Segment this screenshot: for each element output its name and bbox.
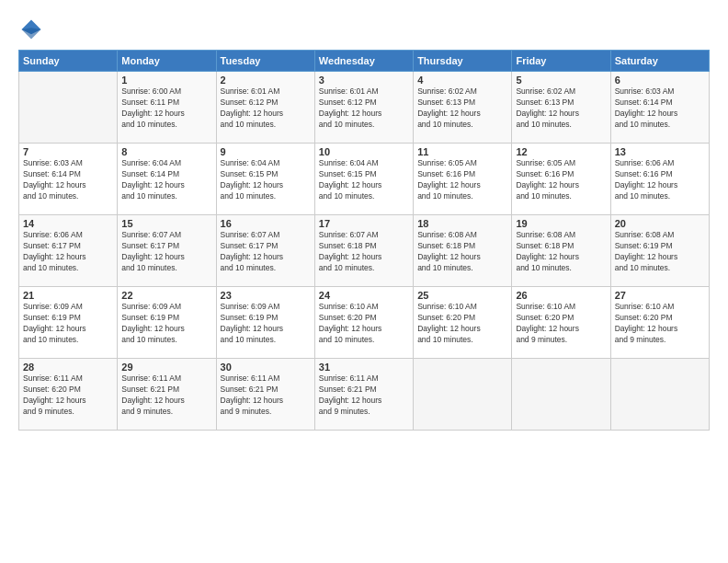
- weekday-header-friday: Friday: [512, 51, 610, 72]
- calendar-cell: 27Sunrise: 6:10 AM Sunset: 6:20 PM Dayli…: [610, 287, 709, 359]
- day-number: 27: [615, 290, 705, 301]
- calendar-cell: 17Sunrise: 6:07 AM Sunset: 6:18 PM Dayli…: [314, 215, 413, 287]
- weekday-header-sunday: Sunday: [19, 51, 118, 72]
- calendar-cell: 12Sunrise: 6:05 AM Sunset: 6:16 PM Dayli…: [512, 144, 610, 215]
- day-number: 25: [417, 290, 507, 301]
- day-info: Sunrise: 6:02 AM Sunset: 6:13 PM Dayligh…: [417, 86, 507, 131]
- page: SundayMondayTuesdayWednesdayThursdayFrid…: [0, 0, 728, 563]
- day-number: 21: [23, 290, 113, 301]
- calendar-cell: 31Sunrise: 6:11 AM Sunset: 6:21 PM Dayli…: [314, 359, 413, 431]
- calendar-cell: 18Sunrise: 6:08 AM Sunset: 6:18 PM Dayli…: [414, 215, 512, 287]
- day-number: 20: [615, 218, 705, 229]
- weekday-header-thursday: Thursday: [414, 51, 512, 72]
- calendar-cell: 26Sunrise: 6:10 AM Sunset: 6:20 PM Dayli…: [512, 287, 610, 359]
- calendar-cell: 15Sunrise: 6:07 AM Sunset: 6:17 PM Dayli…: [118, 215, 216, 287]
- calendar-week-row: 14Sunrise: 6:06 AM Sunset: 6:17 PM Dayli…: [19, 215, 710, 287]
- weekday-header-saturday: Saturday: [610, 51, 709, 72]
- day-info: Sunrise: 6:11 AM Sunset: 6:21 PM Dayligh…: [319, 373, 409, 418]
- day-number: 15: [121, 218, 211, 229]
- day-number: 30: [221, 362, 311, 373]
- logo: [18, 17, 48, 42]
- day-number: 14: [23, 218, 113, 229]
- day-number: 3: [319, 75, 409, 86]
- calendar-cell: 30Sunrise: 6:11 AM Sunset: 6:21 PM Dayli…: [216, 359, 314, 431]
- day-info: Sunrise: 6:03 AM Sunset: 6:14 PM Dayligh…: [23, 158, 113, 202]
- day-info: Sunrise: 6:08 AM Sunset: 6:18 PM Dayligh…: [417, 230, 507, 274]
- header: [18, 17, 710, 42]
- day-info: Sunrise: 6:02 AM Sunset: 6:13 PM Dayligh…: [516, 86, 606, 131]
- day-info: Sunrise: 6:11 AM Sunset: 6:21 PM Dayligh…: [221, 373, 311, 418]
- day-number: 8: [121, 146, 211, 157]
- calendar-cell: 20Sunrise: 6:08 AM Sunset: 6:19 PM Dayli…: [610, 215, 709, 287]
- day-info: Sunrise: 6:03 AM Sunset: 6:14 PM Dayligh…: [615, 86, 705, 131]
- calendar-cell: 22Sunrise: 6:09 AM Sunset: 6:19 PM Dayli…: [118, 287, 216, 359]
- calendar-cell: 7Sunrise: 6:03 AM Sunset: 6:14 PM Daylig…: [19, 144, 118, 215]
- day-number: 1: [121, 75, 211, 86]
- calendar-cell: 23Sunrise: 6:09 AM Sunset: 6:19 PM Dayli…: [216, 287, 314, 359]
- calendar-cell: 3Sunrise: 6:01 AM Sunset: 6:12 PM Daylig…: [314, 72, 413, 144]
- day-number: 6: [615, 75, 705, 86]
- weekday-header-monday: Monday: [118, 51, 216, 72]
- day-info: Sunrise: 6:00 AM Sunset: 6:11 PM Dayligh…: [121, 86, 211, 131]
- day-info: Sunrise: 6:01 AM Sunset: 6:12 PM Dayligh…: [221, 86, 311, 131]
- logo-icon: [18, 17, 44, 42]
- calendar-cell: [414, 359, 512, 431]
- calendar-cell: 24Sunrise: 6:10 AM Sunset: 6:20 PM Dayli…: [314, 287, 413, 359]
- day-info: Sunrise: 6:09 AM Sunset: 6:19 PM Dayligh…: [23, 302, 113, 346]
- day-number: 10: [319, 146, 409, 157]
- day-info: Sunrise: 6:10 AM Sunset: 6:20 PM Dayligh…: [417, 302, 507, 346]
- day-number: 24: [319, 290, 409, 301]
- calendar-cell: 13Sunrise: 6:06 AM Sunset: 6:16 PM Dayli…: [610, 144, 709, 215]
- calendar-cell: 19Sunrise: 6:08 AM Sunset: 6:18 PM Dayli…: [512, 215, 610, 287]
- calendar-cell: [610, 359, 709, 431]
- day-number: 4: [417, 75, 507, 86]
- day-info: Sunrise: 6:10 AM Sunset: 6:20 PM Dayligh…: [319, 302, 409, 346]
- day-info: Sunrise: 6:08 AM Sunset: 6:19 PM Dayligh…: [615, 230, 705, 274]
- calendar-week-row: 1Sunrise: 6:00 AM Sunset: 6:11 PM Daylig…: [19, 72, 710, 144]
- day-number: 31: [319, 362, 409, 373]
- weekday-header-wednesday: Wednesday: [314, 51, 413, 72]
- weekday-header-row: SundayMondayTuesdayWednesdayThursdayFrid…: [19, 51, 710, 72]
- calendar-cell: 1Sunrise: 6:00 AM Sunset: 6:11 PM Daylig…: [118, 72, 216, 144]
- day-info: Sunrise: 6:05 AM Sunset: 6:16 PM Dayligh…: [417, 158, 507, 202]
- calendar-cell: 21Sunrise: 6:09 AM Sunset: 6:19 PM Dayli…: [19, 287, 118, 359]
- day-number: 22: [121, 290, 211, 301]
- day-info: Sunrise: 6:09 AM Sunset: 6:19 PM Dayligh…: [221, 302, 311, 346]
- day-number: 17: [319, 218, 409, 229]
- day-number: 7: [23, 146, 113, 157]
- day-number: 29: [121, 362, 211, 373]
- calendar-cell: 8Sunrise: 6:04 AM Sunset: 6:14 PM Daylig…: [118, 144, 216, 215]
- calendar-cell: 5Sunrise: 6:02 AM Sunset: 6:13 PM Daylig…: [512, 72, 610, 144]
- day-info: Sunrise: 6:06 AM Sunset: 6:16 PM Dayligh…: [615, 158, 705, 202]
- day-number: 23: [221, 290, 311, 301]
- calendar-week-row: 21Sunrise: 6:09 AM Sunset: 6:19 PM Dayli…: [19, 287, 710, 359]
- day-number: 11: [417, 146, 507, 157]
- calendar-cell: 25Sunrise: 6:10 AM Sunset: 6:20 PM Dayli…: [414, 287, 512, 359]
- day-info: Sunrise: 6:07 AM Sunset: 6:18 PM Dayligh…: [319, 230, 409, 274]
- calendar-cell: 29Sunrise: 6:11 AM Sunset: 6:21 PM Dayli…: [118, 359, 216, 431]
- day-number: 26: [516, 290, 606, 301]
- day-number: 19: [516, 218, 606, 229]
- day-number: 13: [615, 146, 705, 157]
- day-number: 12: [516, 146, 606, 157]
- calendar-cell: 9Sunrise: 6:04 AM Sunset: 6:15 PM Daylig…: [216, 144, 314, 215]
- svg-marker-1: [22, 28, 41, 39]
- day-info: Sunrise: 6:01 AM Sunset: 6:12 PM Dayligh…: [319, 86, 409, 131]
- day-info: Sunrise: 6:10 AM Sunset: 6:20 PM Dayligh…: [516, 302, 606, 346]
- calendar-cell: 6Sunrise: 6:03 AM Sunset: 6:14 PM Daylig…: [610, 72, 709, 144]
- day-info: Sunrise: 6:04 AM Sunset: 6:14 PM Dayligh…: [121, 158, 211, 202]
- day-info: Sunrise: 6:06 AM Sunset: 6:17 PM Dayligh…: [23, 230, 113, 274]
- day-info: Sunrise: 6:04 AM Sunset: 6:15 PM Dayligh…: [221, 158, 311, 202]
- calendar-cell: 11Sunrise: 6:05 AM Sunset: 6:16 PM Dayli…: [414, 144, 512, 215]
- calendar-week-row: 28Sunrise: 6:11 AM Sunset: 6:20 PM Dayli…: [19, 359, 710, 431]
- day-info: Sunrise: 6:11 AM Sunset: 6:21 PM Dayligh…: [121, 373, 211, 418]
- day-info: Sunrise: 6:04 AM Sunset: 6:15 PM Dayligh…: [319, 158, 409, 202]
- day-number: 28: [23, 362, 113, 373]
- day-number: 18: [417, 218, 507, 229]
- calendar-cell: [19, 72, 118, 144]
- day-info: Sunrise: 6:07 AM Sunset: 6:17 PM Dayligh…: [121, 230, 211, 274]
- day-number: 9: [221, 146, 311, 157]
- calendar-cell: [512, 359, 610, 431]
- calendar-cell: 28Sunrise: 6:11 AM Sunset: 6:20 PM Dayli…: [19, 359, 118, 431]
- day-number: 2: [221, 75, 311, 86]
-------------------------
▸ Your instructions: A single figure is required: how many lines above contain the word "SundayMondayTuesdayWednesdayThursdayFrid".

▸ Exercise solution: 2